Action item
With the records below as input, work out how many lines include the word "Policy". Give only the number.

Recorded data
§ §

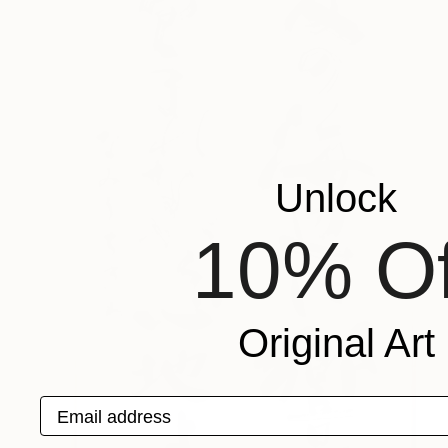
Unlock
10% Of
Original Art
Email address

§ §

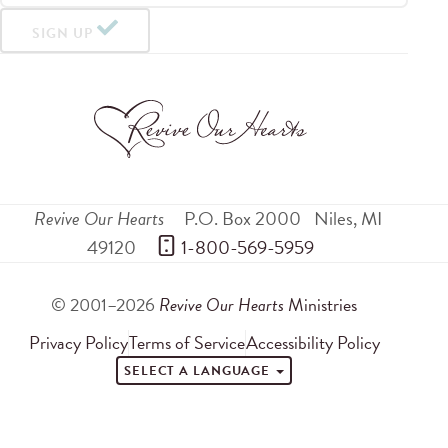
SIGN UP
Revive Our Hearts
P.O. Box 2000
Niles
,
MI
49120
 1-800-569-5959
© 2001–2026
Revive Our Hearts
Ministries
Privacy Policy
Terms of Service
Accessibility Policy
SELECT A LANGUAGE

§ §

Result for this task
2